**ABOUT THIS EXERCISE:** Report the count of lines holding "passe" in the records, with no other words.

**DATA FOR THIS TASK:**
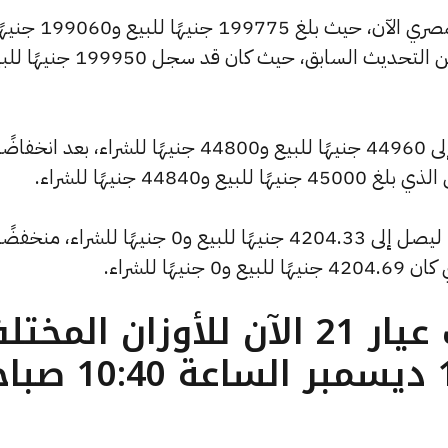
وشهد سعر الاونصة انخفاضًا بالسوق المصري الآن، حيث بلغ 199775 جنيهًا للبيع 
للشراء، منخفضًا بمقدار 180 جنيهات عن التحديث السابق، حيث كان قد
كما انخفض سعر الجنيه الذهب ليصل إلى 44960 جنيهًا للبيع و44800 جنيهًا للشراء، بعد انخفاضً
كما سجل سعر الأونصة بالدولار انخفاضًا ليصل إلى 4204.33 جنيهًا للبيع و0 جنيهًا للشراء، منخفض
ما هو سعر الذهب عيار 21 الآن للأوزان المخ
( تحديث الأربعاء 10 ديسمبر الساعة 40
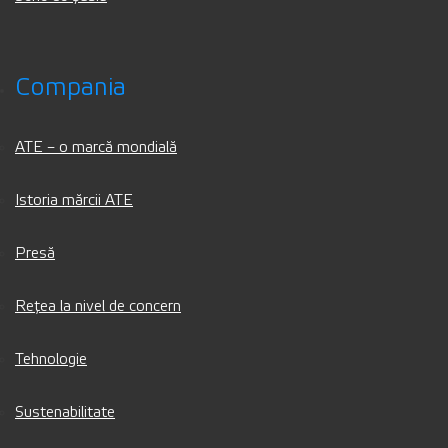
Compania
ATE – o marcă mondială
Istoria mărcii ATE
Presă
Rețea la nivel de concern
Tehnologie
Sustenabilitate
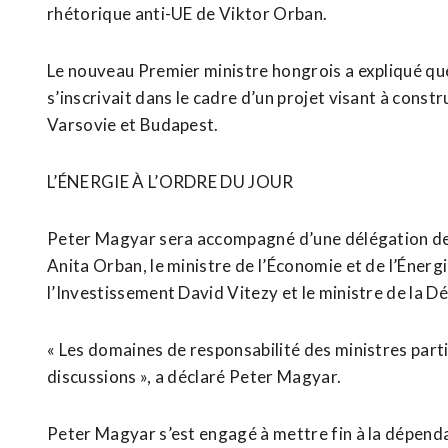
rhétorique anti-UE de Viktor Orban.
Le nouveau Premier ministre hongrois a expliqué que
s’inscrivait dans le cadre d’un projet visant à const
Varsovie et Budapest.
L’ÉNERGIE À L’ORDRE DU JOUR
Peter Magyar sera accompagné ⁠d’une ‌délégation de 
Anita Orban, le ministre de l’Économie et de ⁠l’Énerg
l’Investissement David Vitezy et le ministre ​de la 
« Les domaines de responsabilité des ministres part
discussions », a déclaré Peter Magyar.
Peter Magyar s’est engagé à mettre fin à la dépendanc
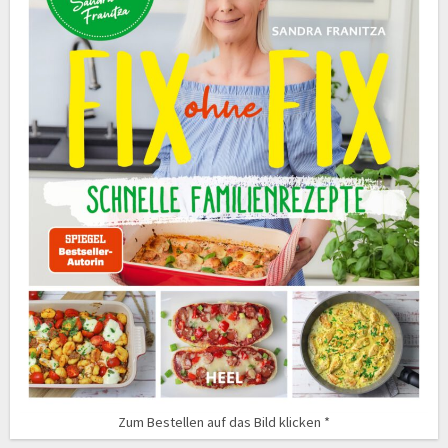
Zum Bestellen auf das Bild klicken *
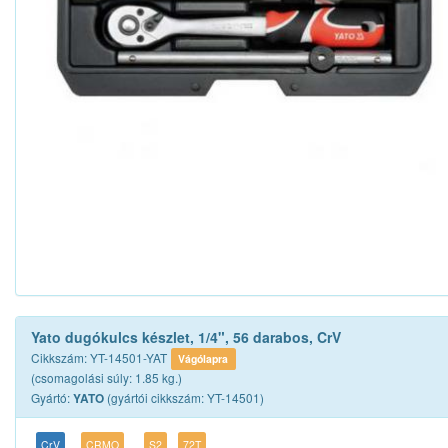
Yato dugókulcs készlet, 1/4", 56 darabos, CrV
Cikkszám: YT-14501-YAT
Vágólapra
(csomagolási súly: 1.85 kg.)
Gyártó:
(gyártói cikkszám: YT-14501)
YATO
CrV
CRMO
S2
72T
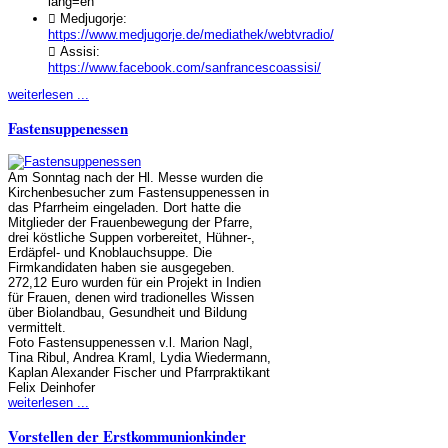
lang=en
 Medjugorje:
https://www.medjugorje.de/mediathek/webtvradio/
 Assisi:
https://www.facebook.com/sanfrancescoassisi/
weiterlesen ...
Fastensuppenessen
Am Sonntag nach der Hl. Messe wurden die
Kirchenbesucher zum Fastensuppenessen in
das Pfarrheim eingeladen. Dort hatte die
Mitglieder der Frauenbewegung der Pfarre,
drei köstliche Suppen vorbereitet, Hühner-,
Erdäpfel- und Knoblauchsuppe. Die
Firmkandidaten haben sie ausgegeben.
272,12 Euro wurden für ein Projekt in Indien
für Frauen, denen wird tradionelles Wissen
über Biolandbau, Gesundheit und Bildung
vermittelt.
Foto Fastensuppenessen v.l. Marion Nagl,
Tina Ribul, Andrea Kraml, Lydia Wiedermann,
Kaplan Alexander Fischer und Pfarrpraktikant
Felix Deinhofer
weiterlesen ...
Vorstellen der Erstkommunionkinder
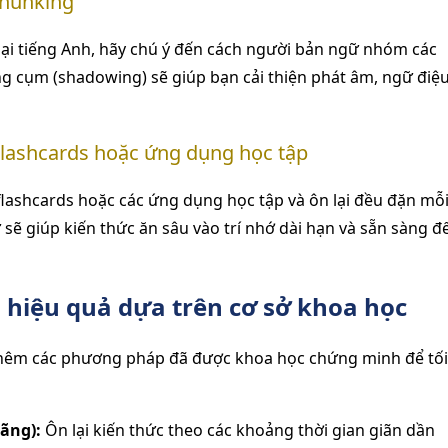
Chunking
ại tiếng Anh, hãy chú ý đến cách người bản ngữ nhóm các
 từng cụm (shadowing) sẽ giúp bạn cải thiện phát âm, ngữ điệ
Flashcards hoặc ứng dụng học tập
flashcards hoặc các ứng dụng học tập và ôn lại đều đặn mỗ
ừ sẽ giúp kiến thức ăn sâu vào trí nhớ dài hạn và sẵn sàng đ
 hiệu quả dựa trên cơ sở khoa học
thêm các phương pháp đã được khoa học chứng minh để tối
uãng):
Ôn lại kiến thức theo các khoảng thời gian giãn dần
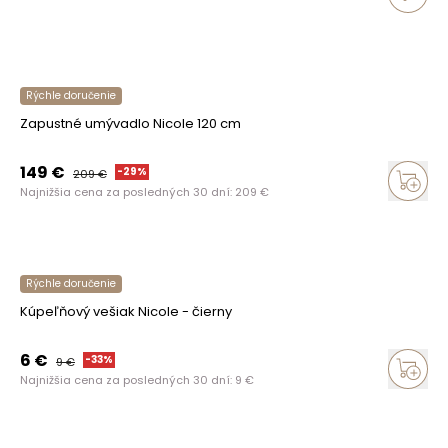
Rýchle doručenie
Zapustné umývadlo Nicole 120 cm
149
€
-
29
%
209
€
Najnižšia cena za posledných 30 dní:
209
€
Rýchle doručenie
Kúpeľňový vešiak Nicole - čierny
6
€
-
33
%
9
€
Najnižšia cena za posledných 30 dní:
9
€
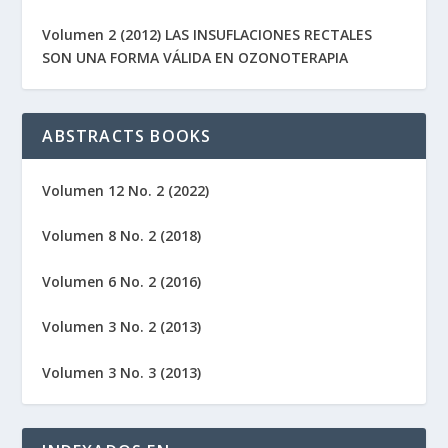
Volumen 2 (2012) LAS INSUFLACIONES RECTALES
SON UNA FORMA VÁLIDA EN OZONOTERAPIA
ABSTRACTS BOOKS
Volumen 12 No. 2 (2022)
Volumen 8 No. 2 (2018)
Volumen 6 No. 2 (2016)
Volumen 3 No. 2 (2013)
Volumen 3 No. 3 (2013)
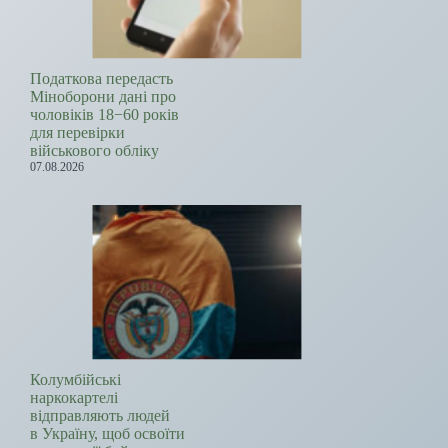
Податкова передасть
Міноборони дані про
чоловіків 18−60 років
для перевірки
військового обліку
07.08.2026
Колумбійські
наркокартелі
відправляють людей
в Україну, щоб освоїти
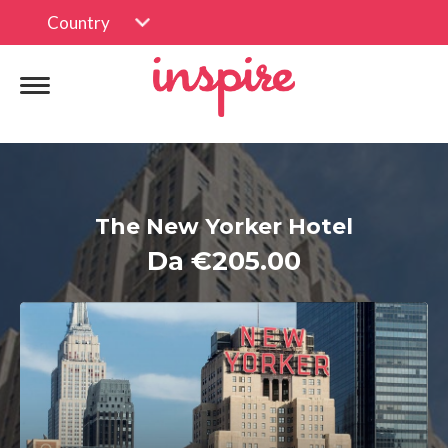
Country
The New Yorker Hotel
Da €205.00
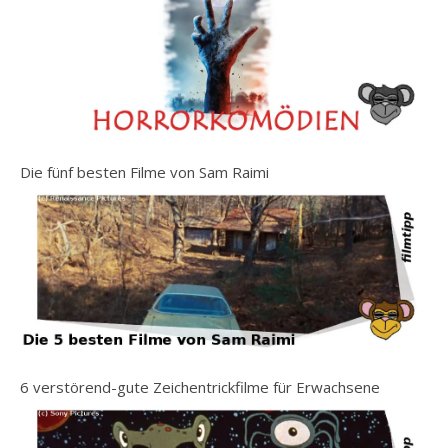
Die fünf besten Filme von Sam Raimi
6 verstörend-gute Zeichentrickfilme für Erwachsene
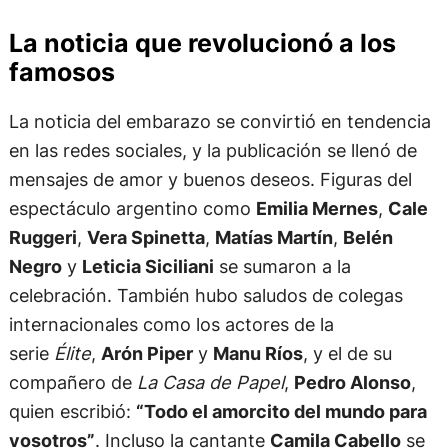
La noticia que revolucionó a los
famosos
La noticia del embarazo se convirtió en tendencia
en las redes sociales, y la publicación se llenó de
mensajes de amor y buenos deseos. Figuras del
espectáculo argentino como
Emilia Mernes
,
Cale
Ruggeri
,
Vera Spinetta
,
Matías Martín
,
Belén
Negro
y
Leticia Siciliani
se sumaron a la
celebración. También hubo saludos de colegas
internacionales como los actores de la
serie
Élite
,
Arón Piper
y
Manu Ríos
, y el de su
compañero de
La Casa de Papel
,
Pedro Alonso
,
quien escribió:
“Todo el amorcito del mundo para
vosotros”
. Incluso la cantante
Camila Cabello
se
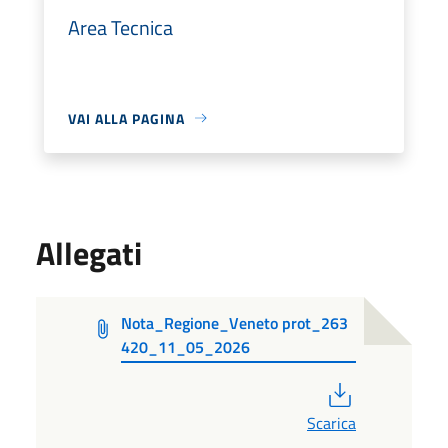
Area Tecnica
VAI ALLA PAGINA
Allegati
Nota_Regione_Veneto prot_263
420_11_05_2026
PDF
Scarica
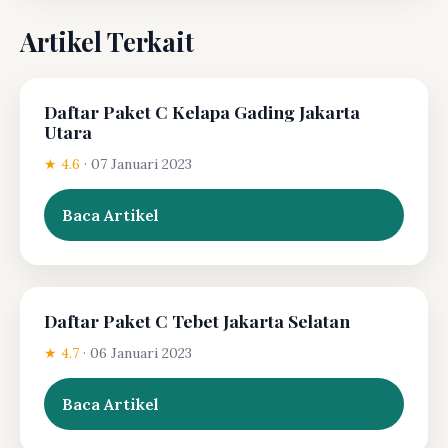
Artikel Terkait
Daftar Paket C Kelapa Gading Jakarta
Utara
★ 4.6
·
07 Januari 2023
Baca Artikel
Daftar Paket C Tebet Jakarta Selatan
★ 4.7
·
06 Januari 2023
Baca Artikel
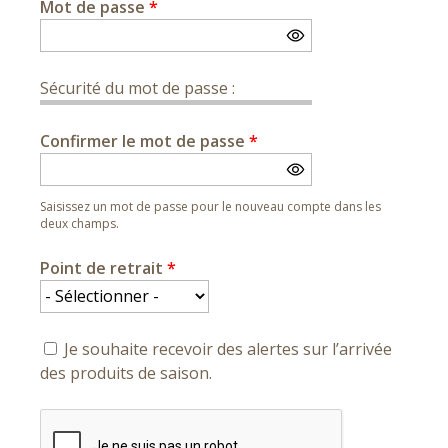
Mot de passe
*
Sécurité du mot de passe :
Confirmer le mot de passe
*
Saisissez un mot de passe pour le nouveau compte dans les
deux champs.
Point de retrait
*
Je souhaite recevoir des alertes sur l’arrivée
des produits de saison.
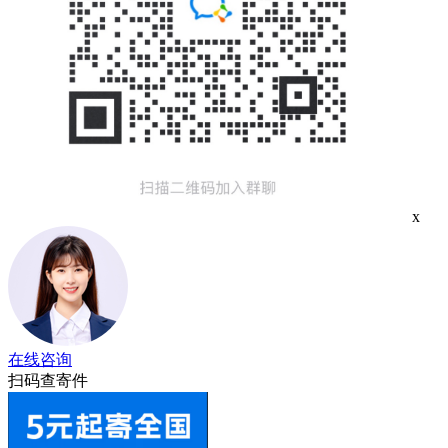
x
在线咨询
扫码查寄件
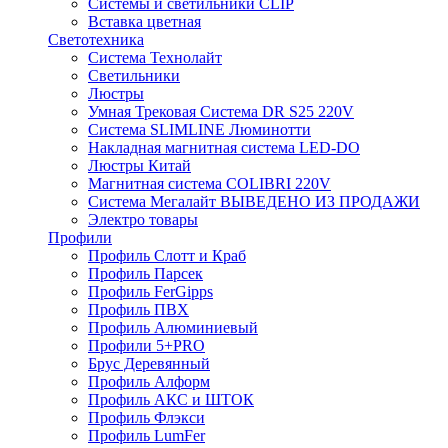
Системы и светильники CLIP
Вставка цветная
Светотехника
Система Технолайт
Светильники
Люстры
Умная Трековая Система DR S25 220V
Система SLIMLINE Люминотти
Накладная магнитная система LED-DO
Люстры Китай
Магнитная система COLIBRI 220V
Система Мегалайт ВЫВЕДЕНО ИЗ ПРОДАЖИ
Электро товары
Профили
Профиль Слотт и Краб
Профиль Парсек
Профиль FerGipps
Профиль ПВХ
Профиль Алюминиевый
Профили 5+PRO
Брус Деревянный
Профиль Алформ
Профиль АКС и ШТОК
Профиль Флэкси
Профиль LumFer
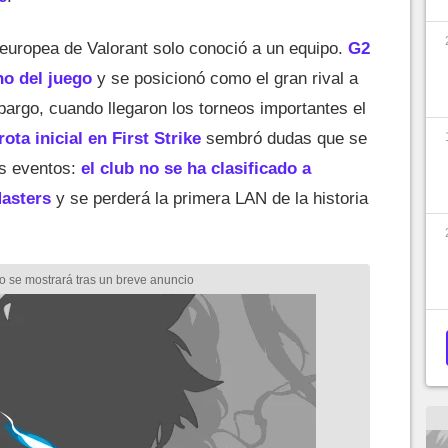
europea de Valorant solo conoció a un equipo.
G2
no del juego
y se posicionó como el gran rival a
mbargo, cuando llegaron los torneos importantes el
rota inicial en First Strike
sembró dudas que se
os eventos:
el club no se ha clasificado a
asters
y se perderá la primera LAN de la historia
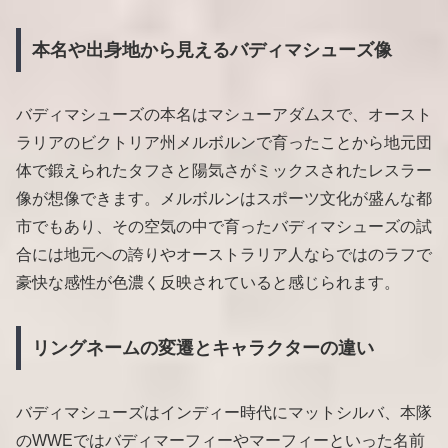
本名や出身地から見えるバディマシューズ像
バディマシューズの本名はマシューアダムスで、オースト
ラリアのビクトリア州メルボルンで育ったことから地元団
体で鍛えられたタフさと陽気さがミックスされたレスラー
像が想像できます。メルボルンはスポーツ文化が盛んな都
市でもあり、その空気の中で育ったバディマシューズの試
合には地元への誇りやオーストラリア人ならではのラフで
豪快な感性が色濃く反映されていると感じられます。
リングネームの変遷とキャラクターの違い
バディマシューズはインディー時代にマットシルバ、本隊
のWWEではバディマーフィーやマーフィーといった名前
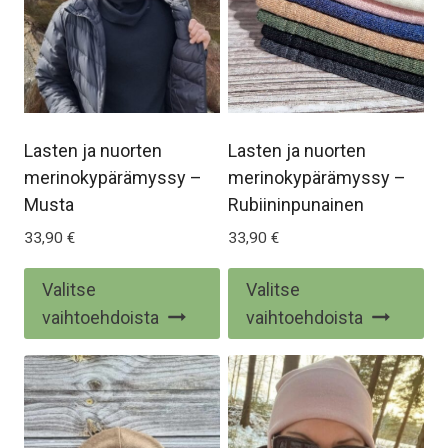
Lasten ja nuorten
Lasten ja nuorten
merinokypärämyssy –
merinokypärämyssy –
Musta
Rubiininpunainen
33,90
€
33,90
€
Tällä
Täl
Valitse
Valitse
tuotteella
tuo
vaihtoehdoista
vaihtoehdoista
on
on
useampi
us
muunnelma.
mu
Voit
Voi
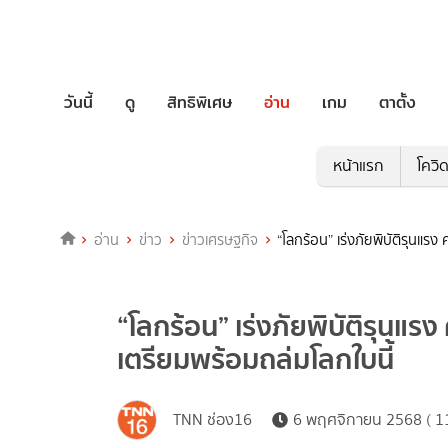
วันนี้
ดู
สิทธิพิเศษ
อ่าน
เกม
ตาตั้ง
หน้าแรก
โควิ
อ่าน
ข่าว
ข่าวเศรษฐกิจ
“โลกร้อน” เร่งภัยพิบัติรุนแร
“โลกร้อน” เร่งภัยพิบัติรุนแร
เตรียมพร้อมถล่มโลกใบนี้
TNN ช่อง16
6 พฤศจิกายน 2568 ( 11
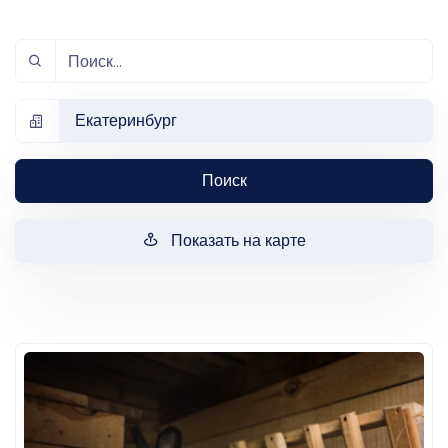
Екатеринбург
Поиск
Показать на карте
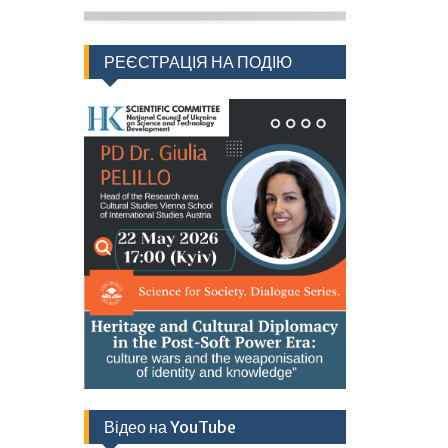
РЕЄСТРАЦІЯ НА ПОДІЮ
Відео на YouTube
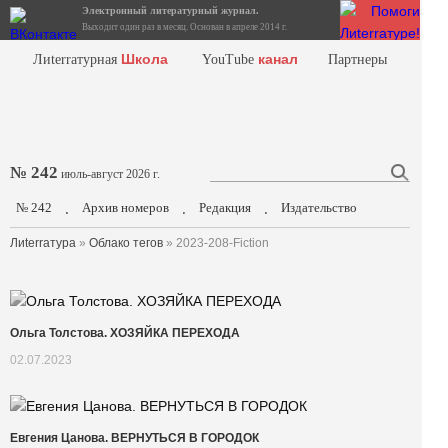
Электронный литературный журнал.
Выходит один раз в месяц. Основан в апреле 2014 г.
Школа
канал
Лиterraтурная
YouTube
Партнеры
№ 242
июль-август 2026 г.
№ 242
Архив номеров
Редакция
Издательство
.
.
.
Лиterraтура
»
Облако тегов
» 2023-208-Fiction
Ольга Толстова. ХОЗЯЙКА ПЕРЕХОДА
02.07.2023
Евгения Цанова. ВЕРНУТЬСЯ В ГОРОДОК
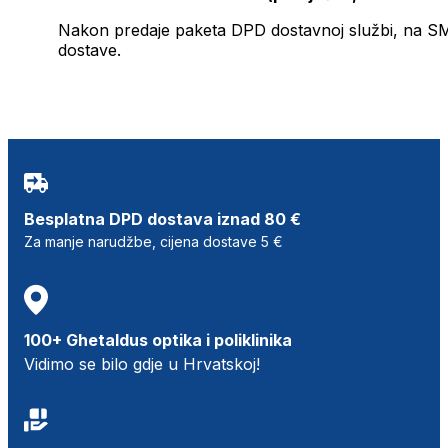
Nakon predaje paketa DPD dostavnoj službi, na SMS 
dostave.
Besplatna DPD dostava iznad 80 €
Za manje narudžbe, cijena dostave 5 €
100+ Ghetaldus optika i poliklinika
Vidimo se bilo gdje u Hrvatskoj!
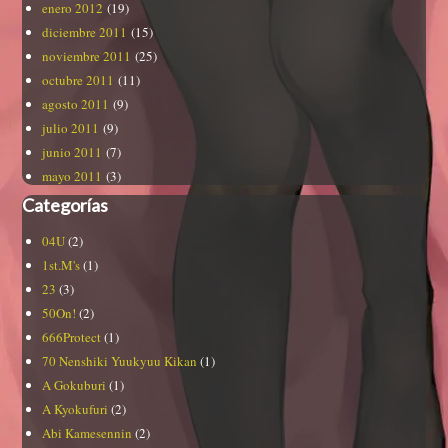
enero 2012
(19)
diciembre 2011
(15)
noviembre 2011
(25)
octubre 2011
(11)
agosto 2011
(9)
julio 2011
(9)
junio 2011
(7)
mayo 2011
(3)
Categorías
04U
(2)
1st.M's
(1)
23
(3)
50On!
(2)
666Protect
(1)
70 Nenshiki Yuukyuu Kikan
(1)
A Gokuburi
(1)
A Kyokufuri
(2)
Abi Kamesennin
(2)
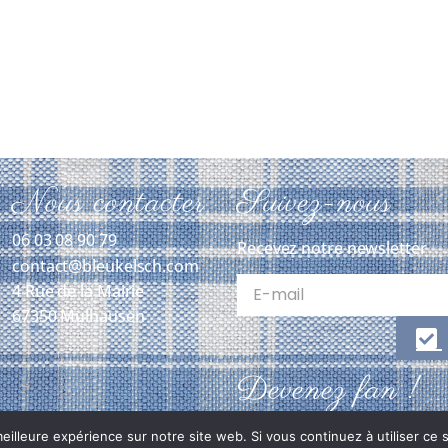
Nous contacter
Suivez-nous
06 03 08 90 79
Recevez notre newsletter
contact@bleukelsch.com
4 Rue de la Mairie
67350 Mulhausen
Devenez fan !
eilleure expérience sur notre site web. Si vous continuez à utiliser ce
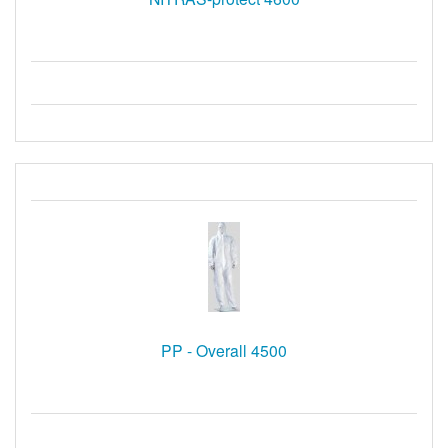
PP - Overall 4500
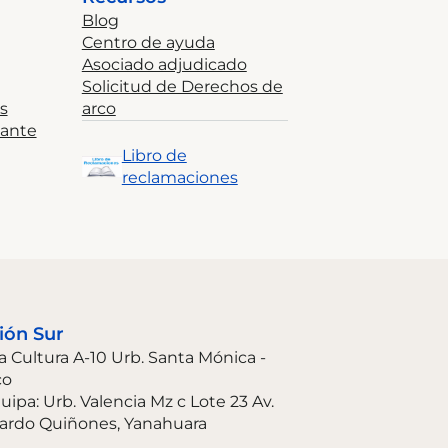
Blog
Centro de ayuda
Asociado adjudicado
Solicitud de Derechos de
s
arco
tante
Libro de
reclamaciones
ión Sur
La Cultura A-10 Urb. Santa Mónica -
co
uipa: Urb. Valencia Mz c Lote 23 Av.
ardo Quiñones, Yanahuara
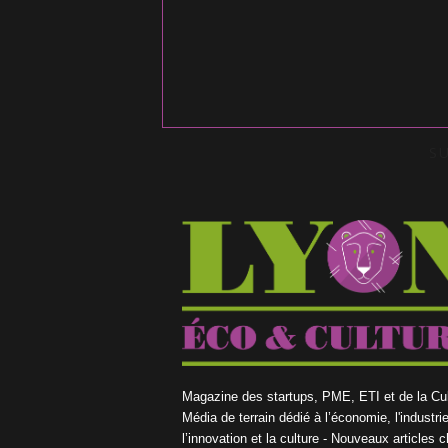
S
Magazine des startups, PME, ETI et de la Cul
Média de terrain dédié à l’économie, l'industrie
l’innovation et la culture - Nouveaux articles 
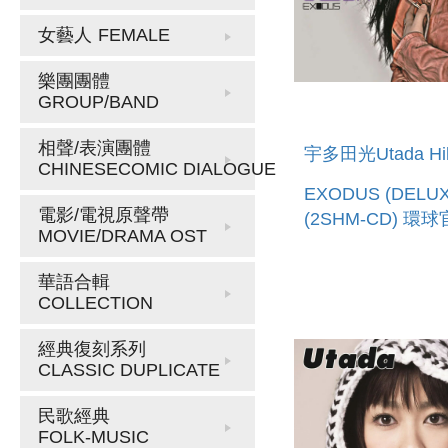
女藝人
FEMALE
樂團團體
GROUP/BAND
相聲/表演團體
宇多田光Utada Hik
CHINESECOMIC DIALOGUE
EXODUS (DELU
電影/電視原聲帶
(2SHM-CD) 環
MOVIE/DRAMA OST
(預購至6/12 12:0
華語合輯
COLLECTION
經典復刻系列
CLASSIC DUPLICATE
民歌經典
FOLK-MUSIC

**SOLUTION TO THIS PROBLEM:** 4